**Task item:** In the records below, find the line containing "7. koğuştaki mucize full izle"; copy exactly that line and all lines after it to the end, and nothing else.

**Supplied records:**
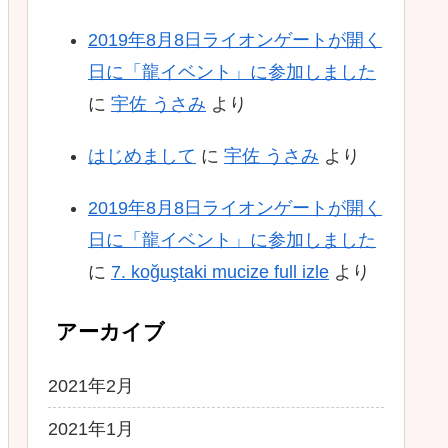
2019年8月8日ライオンゲートが開く
日に「龍イベント」に参加しました
に
宇佐 うさみ
より
はじめまして
に
宇佐 うさみ
より
2019年8月8日ライオンゲートが開く
日に「龍イベント」に参加しました
に
7. koğuştaki mucize full izle
より
アーカイブ
2021年2月
2021年1月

**Exercise response:**
7. koğuştaki mucize full izle
より
アーカイブ
2021年2月
2021年1月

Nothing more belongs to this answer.